WORK ITEM:
What you return must match the records below exactly, apart from the omitted pictures.

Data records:
....................

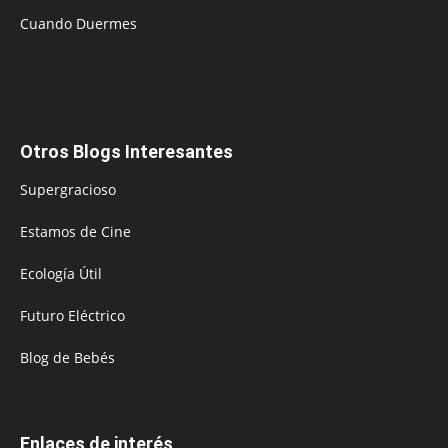
Cuando Duermes
Otros Blogs Interesantes
Supergracioso
Estamos de Cine
Ecología Útil
Futuro Eléctrico
Blog de Bebés
Enlaces de interés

....................

ANSWER FOR THE TASK:
Cuando Duermes
Otros Blogs Interesantes
Supergracioso
Estamos de Cine
Ecología Útil
Futuro Eléctrico
Blog de Bebés
Enlaces de interés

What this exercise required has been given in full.